During the Second Lebanon War in 2006, when he served as a reserve officer, Bennett commanded an elite unit sent deep into southern Lebanon to find Hezbollah’s rocket-launching squads.
“When we worked in a particular area, we did reduce the teams of rocket launchers there – but they simply moved a little farther north,” Bennett related. Since then, he said, 11 years have passed and Hezbollah has learned to deploy in a more sophisticated manner. “They moved their launchers from the nature reserves, outposts in open areas, to dense urban areas. You can’t fight rockets with tweezers. If you can’t reach the house where the launcher is, you’re not effective, and the number of houses you have to get through is enormous,” he explained.
“After I was released from reserve duty, I read all of the books you wrote about the war,” Bennett told me. “I understood in retrospect that the fundamental event of the war took place on its first day, in a phone call between [former Prime Minister] Ehud Olmert and Condoleezza Rice.” President George W. Bush’s secretary of state had asked the prime minister not to hit Lebanon’s infrastructure, and was given a positive response. As a result, “there was no way that Israel could win the war,” Bennett said.
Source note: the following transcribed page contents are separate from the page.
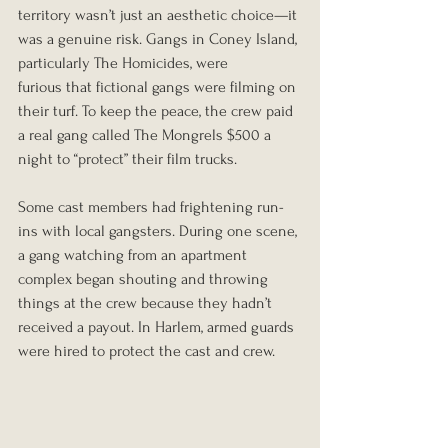
territory wasn’t just an aesthetic choice—it 
was a genuine risk. Gangs in Coney Island, 
particularly The Homicides, were 
furious that fictional gangs were filming on 
their turf. To keep the peace, the crew paid 
a real gang called The Mongrels $500 a 
night to “protect” their film trucks.
Some cast members had frightening run-
ins with local gangsters. During one scene, 
a gang watching from an apartment 
complex began shouting and throwing 
things at the crew because they hadn’t 
received a payout. In Harlem, armed guards 
were hired to protect the cast and crew.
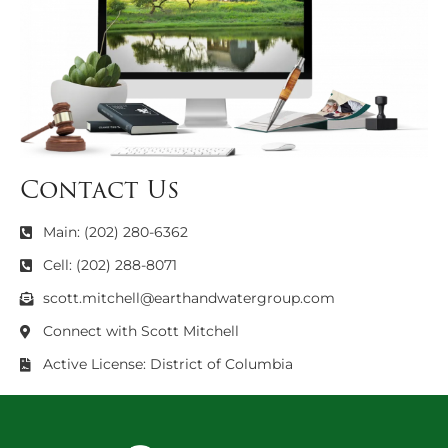
Contact Us
Main: (202) 280-6362
Cell: (202) 288-8071
scott.mitchell@earthandwatergroup.com
Connect with Scott Mitchell
Active License: District of Columbia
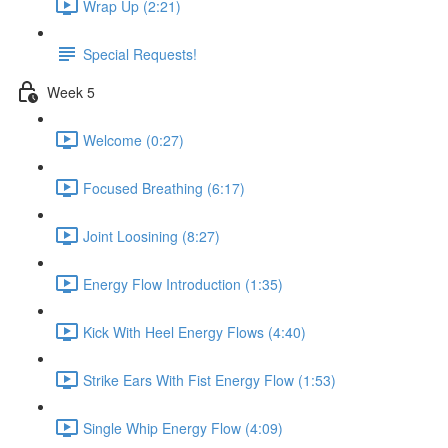
Wrap Up (2:21)
Special Requests!
Week 5
Welcome (0:27)
Focused Breathing (6:17)
Joint Loosining (8:27)
Energy Flow Introduction (1:35)
Kick With Heel Energy Flows (4:40)
Strike Ears With Fist Energy Flow (1:53)
Single Whip Energy Flow (4:09)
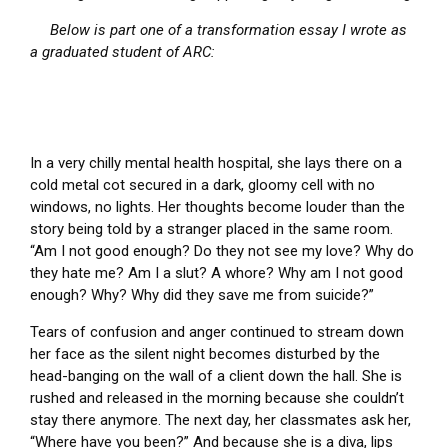
Below is part one of a transformation essay I wrote as
a graduated student of ARC:
In a very chilly mental health hospital, she lays there on a
cold metal cot secured in a dark, gloomy cell with no
windows, no lights. Her thoughts become louder than the
story being told by a stranger placed in the same room.
“Am I not good enough? Do they not see my love? Why do
they hate me? Am I a slut? A whore? Why am I not good
enough? Why? Why did they save me from suicide?”
Tears of confusion and anger continued to stream down
her face as the silent night becomes disturbed by the
head-banging on the wall of a client down the hall. She is
rushed and released in the morning because she couldn’t
stay there anymore. The next day, her classmates ask her,
“Where have you been?” And because she is a diva, lips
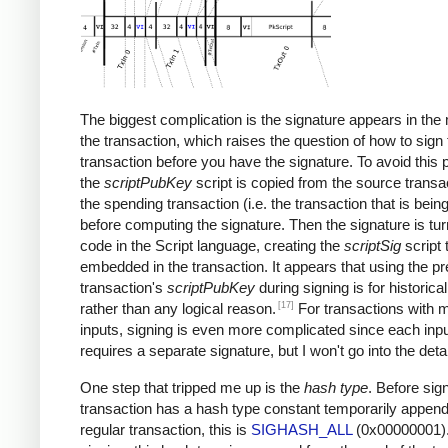
The biggest complication is the signature appears in the 
the transaction, which raises the question of how to sign 
transaction before you have the signature. To avoid this 
the
scriptPubKey
script is copied from the source transac
the spending transaction (i.e. the transaction that is bein
before computing the signature. Then the signature is tur
code in the Script language, creating the
scriptSig
script 
embedded in the transaction. It appears that using the p
transaction's
scriptPubKey
during signing is for historica
[17]
rather than any logical reason.
For transactions with m
inputs, signing is even more complicated since each inp
requires a separate signature, but I won't go into the detai
One step that tripped me up is the
hash type
. Before sign
transaction has a hash type constant temporarily append
regular transaction, this is
SIGHASH_ALL
(0x00000001).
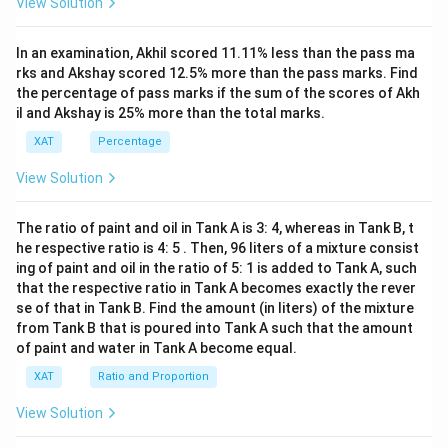
View Solution
x+
47)
(x-
In an examination, Akhil scored 11.11% less than the pass ma
1
3)}
rks and Akshay scored 12.5% more than the pass marks. Find
{(x
the percentage of pass marks if the sum of the scores of Akh
-
il and Akshay is 25% more than the total marks.
8)}
<0
XAT
Percentage
View Solution
The ratio of paint and oil in Tank A is 3: 4, whereas in Tank B, t
he respective ratio is 4: 5 . Then, 96 liters of a mixture consist
ing of paint and oil in the ratio of 5: 1 is added to Tank A, such
that the respective ratio in Tank A becomes exactly the rever
se of that in Tank B. Find the amount (in liters) of the mixture
from Tank B that is poured into Tank A such that the amount
of paint and water in Tank A become equal.
XAT
Ratio and Proportion
View Solution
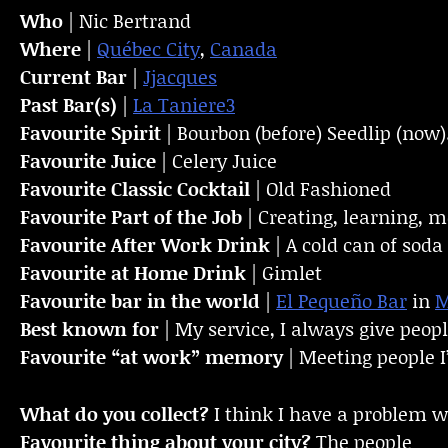
Who
| Nic Bertrand
Where
|
Québec City
,
Canada
Current Bar
|
Jjacques
Past Bar(s)
|
La Taniere3
Favourite Spirit
| Bourbon (before) Seedlip (now)
Favourite Juice
| Celery Juice
Favourite Classic Cocktail
| Old Fashioned
Favourite Part of the Job
| Creating, learning, 
Favourite
After Work Drink
| A cold can of soda
Favourite at Home Drink
| Gimlet
Favourite bar in the world
|
El Pequeño Bar
in
M
Best known for
| My service, I always give peopl
Favourite “at work” memory
| Meeting people I’
What do you collect?
I think I have a problem w
Favourite thing about your city?
The people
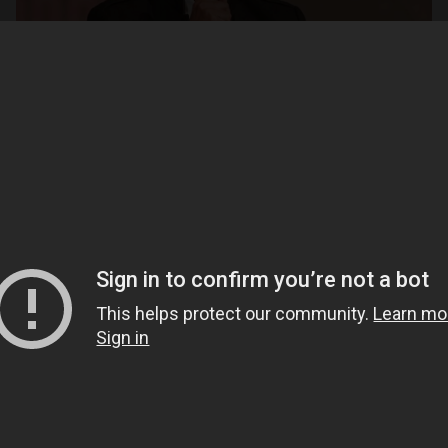
Open
x26
Open
x6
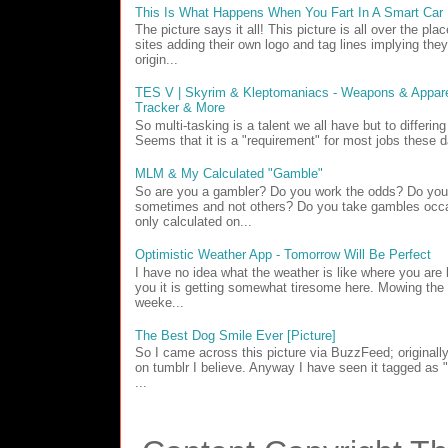
This Is What Happens When You Fart In A Smart Car
The picture says it all! This picture is all over the pl
sites adding their own logo and tag lines implying they
origin...
TES V | Skyrim & Kleptomaniacs - Weapons & Apparel
Tracker & More
So multi-tasking is a talent we all have but to differin
Seems that it is a "requirement" for most jobs these d
MLM & My Calculated "Gamble"
So are you a gambler? Do you work the odds? Do yo
sometimes and not others? Do you take gambles occa
only calculated on...
Optimistic Weather App - Tomorrow Will Be Perfect
I have no idea what the weather is like where you are b
you it is getting somewhat tiresome here. Mowing the 
weeke...
The Best Dog Smile Ever [Picture]
So I came across this picture via BuzzFeed; originall
on tumblr I believe. Anyway I have seen it tagged as
...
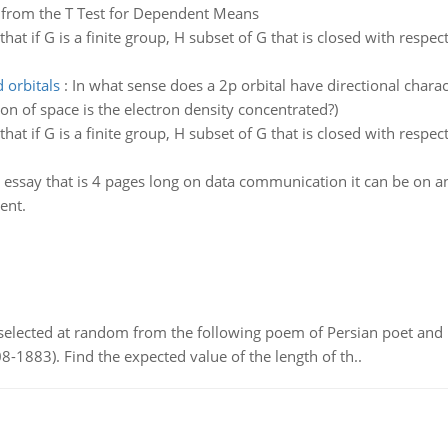
ce from the T Test for Dependent Means
that if G is a finite group, H subset of G that is closed with respe
 orbitals
:
In what sense does a 2p orbital have directional charac
gion of space is the electron density concentrated?)
that if G is a finite group, H subset of G that is closed with respe
 essay that is 4 pages long on data communication it can be on any 
ent.
elected at random from the following poem of Persian poet an
8-1883). Find the expected value of the length of th..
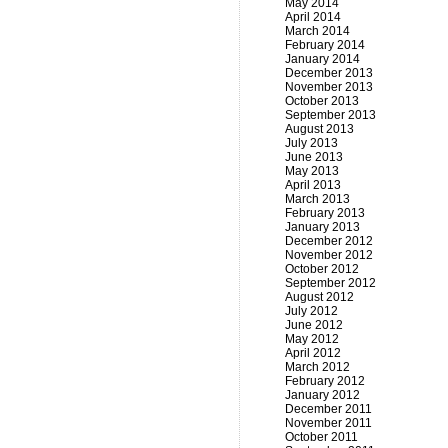
May 2014
April 2014
March 2014
February 2014
January 2014
December 2013
November 2013
October 2013
September 2013
August 2013
July 2013
June 2013
May 2013
April 2013
March 2013
February 2013
January 2013
December 2012
November 2012
October 2012
September 2012
August 2012
July 2012
June 2012
May 2012
April 2012
March 2012
February 2012
January 2012
December 2011
November 2011
October 2011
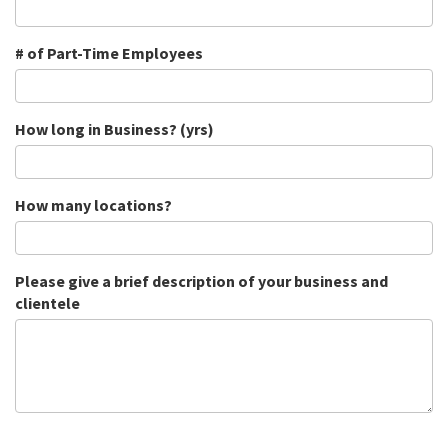
# of Part-Time Employees
How long in Business? (yrs)
How many locations?
Please give a brief description of your business and
clientele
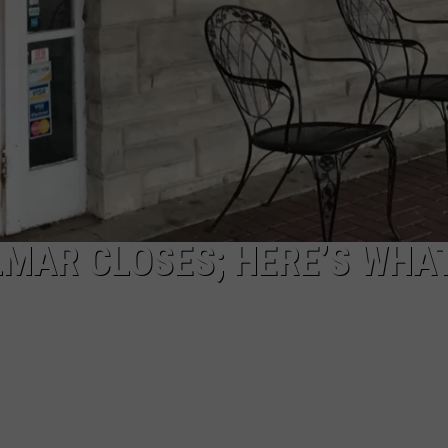
LMAR CLOSES; HERE’S WHA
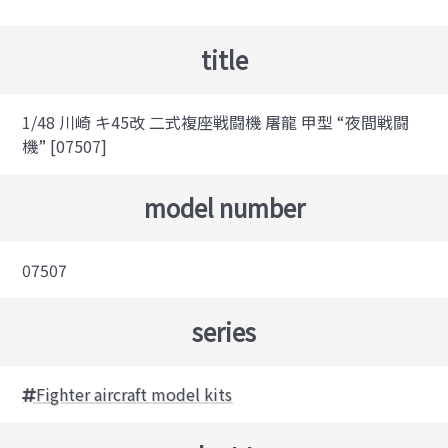
title
1/48 川崎 キ45改 二式複座戦闘機 屠龍 甲型 “夜間戦闘
機” [07507]
model number
07507
series
Fighter aircraft model kits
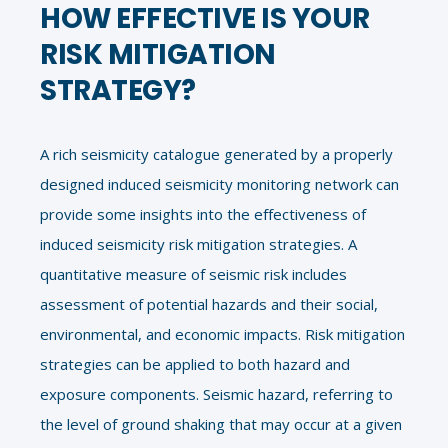
HOW EFFECTIVE IS YOUR
RISK MITIGATION
STRATEGY?
A rich seismicity catalogue generated by a properly
designed induced seismicity monitoring network can
provide some insights into the effectiveness of
induced seismicity risk mitigation strategies. A
quantitative measure of seismic risk includes
assessment of potential hazards and their social,
environmental, and economic impacts. Risk mitigation
strategies can be applied to both hazard and
exposure components. Seismic hazard, referring to
the level of ground shaking that may occur at a given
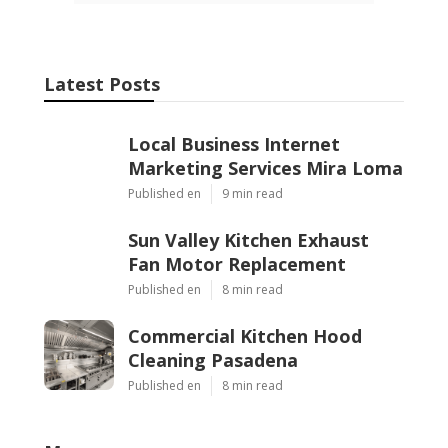
Latest Posts
Local Business Internet
Marketing Services Mira Loma
Published en
9 min read
Sun Valley Kitchen Exhaust
Fan Motor Replacement
Published en
8 min read
Commercial Kitchen Hood
Cleaning Pasadena
Published en
8 min read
“Lebanon presented itself as a country that wants quiet, that has no influence over Hezbollah,” he continued. “Today, Hezbollah is embedded in sovereign Lebanon. It is part of the government and, according to the president, also part of its security forces. The organization has lost its ability to disguise itself as a rogue group.”
Bennett believes this should be Israel’s official stance. “The Lebanese institutions, its infrastructure, airport, power stations, traffic junctions, Lebanese Army bases – they should all be legitimate targets if a war breaks out. That’s what we should already be saying to them and the world now. If Hezbollah fires missiles at the Israeli home front, this will mean sending Lebanon back to the Middle Ages,” he said. “Life in Lebanon today is not bad – certainly compared to what’s going on in Syria. Lebanon’s civilians, including the Shi’ite population, will understand that this is what lies in store for them if Hezbollah is entangling them for its own reasons, or even at the behest of Iran.”
At the same time, he notes that this is not necessarily the plan for a future war, but instead an attempt to avoid one: “If we declare and market this message aggressively enough now, we might be able to prevent the next war. After all, we have no intention of attacking Lebanon.”
According to Bennett, if war breaks out anyway, a massive attack on the civilian infrastructure – along with additional air and ground action by the IDF – will speed up international intervention and shorten the campaign. “That will lead them to stop it quickly – and we have an interest in the war being as short as possible,” he said. “I haven’t said these things publicly up until now. But it’s important that we convey the message and prepare to deal with the legal and diplomatic aspects. That is the best way to avoid a war.”
Bennett’s approach is not entirely new. In 2008, the head of the IDF Northern Command (and today IDF chief of staff), Gadi Eisenkot, presented the “Dahiya doctrine.” He spoke of massive damage to buildings in areas identified with Hezbollah – as was done on a smaller scale in Beirut’s Shi’ite Dahiya quarter during the 2006 war – as a means of deterring the organization and shortening the war.
That same year, Maj. Gen. (res.) Giora Eiland proposed striking at Lebanon’s state infrastructure. To this day, though, the approach has not been adopted as Israeli policy, open or covert. Bennett’s declaration reflects an attempt by a key member of the security cabinet (albeit Netanyahu’s declared political rival) to turn it into such policy.
The fact that Israel only tied with Hamas in Gaza in 2014 only convinced Bennett that he is right. There, too, Hamas finally agreed to a cease-fire after 50 days of fighting only after the Israel Air Force systematically destroyed the high-rise apartment buildings where senior Hamas officials lived.